» **Work instructions**: Please return all lines from the records below that include the string "Awards".

§

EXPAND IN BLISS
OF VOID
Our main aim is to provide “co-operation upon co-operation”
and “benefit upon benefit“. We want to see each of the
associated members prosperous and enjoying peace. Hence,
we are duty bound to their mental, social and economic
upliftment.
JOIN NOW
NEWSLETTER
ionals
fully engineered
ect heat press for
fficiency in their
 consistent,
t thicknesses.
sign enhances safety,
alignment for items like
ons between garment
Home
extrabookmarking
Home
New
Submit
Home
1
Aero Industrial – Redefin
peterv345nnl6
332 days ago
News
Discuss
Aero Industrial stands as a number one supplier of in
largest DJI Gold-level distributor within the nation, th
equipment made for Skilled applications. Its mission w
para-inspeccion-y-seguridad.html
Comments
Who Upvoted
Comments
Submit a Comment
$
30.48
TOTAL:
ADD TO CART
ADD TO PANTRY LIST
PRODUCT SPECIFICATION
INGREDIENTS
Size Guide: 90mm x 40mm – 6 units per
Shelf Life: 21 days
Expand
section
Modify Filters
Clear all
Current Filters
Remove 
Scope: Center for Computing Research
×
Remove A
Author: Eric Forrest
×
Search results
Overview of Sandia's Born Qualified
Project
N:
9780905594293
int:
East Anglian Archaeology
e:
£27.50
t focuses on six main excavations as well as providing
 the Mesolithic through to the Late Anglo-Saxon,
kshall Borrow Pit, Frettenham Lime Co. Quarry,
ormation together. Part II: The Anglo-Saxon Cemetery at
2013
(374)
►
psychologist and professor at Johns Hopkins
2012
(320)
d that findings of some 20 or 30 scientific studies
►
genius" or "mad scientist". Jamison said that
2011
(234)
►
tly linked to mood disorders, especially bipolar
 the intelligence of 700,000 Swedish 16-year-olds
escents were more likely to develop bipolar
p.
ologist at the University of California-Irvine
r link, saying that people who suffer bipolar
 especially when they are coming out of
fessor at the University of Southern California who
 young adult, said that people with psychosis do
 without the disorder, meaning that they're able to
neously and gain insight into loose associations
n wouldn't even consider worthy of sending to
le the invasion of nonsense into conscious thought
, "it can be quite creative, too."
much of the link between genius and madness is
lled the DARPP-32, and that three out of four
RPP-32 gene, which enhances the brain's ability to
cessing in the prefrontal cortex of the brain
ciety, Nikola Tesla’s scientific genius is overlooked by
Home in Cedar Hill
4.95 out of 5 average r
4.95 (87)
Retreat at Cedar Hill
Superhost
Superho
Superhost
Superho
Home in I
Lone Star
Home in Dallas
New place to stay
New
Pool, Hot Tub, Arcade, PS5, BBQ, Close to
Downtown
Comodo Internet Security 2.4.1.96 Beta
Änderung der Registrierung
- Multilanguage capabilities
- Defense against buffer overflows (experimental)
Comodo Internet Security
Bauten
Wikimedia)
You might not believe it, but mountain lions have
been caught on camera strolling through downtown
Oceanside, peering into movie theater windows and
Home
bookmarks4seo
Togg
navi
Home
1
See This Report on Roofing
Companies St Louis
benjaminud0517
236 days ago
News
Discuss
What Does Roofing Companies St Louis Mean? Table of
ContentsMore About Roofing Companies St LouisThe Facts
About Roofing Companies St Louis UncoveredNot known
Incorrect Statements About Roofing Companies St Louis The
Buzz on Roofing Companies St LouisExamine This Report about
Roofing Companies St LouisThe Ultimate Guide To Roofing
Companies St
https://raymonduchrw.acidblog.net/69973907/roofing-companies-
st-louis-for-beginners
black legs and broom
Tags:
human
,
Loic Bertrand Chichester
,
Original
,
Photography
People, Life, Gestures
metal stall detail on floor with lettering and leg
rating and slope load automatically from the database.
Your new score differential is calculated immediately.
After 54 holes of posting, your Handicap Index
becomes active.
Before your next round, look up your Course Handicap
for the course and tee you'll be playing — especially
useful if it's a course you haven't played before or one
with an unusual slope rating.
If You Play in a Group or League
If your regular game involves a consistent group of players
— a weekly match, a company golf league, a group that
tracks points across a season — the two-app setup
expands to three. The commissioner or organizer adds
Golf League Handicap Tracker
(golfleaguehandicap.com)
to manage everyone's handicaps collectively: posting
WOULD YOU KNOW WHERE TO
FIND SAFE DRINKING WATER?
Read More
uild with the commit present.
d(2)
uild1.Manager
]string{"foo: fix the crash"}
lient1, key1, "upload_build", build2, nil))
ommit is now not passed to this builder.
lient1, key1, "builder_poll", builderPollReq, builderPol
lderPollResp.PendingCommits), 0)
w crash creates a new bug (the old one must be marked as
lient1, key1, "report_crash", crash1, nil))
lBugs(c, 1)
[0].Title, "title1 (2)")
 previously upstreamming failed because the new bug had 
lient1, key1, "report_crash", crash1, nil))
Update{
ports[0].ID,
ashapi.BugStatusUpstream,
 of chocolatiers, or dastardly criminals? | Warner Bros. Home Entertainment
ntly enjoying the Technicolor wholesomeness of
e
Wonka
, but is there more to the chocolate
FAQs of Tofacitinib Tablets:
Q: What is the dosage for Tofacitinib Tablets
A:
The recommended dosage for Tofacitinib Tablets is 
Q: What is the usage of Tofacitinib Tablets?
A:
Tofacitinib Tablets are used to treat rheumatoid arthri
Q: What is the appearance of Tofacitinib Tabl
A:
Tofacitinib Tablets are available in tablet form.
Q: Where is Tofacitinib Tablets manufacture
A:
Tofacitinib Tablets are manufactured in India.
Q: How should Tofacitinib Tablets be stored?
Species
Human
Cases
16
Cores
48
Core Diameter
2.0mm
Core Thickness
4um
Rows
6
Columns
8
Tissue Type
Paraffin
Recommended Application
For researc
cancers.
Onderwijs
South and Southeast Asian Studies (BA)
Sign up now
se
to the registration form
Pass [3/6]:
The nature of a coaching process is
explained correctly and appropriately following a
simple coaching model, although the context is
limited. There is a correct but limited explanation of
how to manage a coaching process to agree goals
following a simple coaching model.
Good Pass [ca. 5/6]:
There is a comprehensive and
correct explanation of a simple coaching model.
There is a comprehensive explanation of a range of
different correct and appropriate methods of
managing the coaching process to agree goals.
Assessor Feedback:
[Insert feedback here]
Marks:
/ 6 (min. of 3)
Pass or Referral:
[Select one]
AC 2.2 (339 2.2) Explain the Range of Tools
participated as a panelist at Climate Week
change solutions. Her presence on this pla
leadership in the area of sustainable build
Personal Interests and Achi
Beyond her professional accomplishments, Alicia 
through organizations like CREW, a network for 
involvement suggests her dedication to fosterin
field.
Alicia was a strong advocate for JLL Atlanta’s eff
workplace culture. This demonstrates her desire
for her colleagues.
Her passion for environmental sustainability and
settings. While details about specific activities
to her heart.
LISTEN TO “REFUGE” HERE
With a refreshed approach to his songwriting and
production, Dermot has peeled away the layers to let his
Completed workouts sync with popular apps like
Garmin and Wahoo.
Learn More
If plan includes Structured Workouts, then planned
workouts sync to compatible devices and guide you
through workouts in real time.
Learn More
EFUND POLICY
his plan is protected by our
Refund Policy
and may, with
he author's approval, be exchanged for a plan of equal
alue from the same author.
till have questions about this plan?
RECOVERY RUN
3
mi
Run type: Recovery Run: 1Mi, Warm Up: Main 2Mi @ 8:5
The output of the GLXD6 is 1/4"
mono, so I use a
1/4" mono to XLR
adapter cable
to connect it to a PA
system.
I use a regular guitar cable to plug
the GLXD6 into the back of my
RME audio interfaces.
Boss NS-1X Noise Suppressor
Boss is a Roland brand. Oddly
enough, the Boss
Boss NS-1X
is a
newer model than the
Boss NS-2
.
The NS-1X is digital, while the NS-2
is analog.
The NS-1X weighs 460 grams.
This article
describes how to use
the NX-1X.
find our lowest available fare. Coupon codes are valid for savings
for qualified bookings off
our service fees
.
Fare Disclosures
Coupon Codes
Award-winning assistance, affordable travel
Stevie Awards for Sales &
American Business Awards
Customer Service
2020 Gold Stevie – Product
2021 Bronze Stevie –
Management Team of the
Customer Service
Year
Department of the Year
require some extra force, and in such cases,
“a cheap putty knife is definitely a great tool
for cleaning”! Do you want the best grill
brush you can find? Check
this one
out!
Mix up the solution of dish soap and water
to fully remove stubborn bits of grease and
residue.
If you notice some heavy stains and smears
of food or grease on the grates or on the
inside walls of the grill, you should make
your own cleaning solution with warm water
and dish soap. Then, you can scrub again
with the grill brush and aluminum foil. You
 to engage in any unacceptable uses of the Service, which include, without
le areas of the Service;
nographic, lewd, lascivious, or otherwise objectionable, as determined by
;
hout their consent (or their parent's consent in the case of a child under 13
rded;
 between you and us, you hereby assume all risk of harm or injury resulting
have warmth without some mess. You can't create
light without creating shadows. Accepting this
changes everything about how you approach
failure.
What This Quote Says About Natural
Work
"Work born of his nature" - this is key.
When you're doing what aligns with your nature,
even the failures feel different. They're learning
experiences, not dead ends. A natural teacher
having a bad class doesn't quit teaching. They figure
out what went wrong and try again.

§

» **Task result**:
Stevie Awards for Sales &
American Business Awards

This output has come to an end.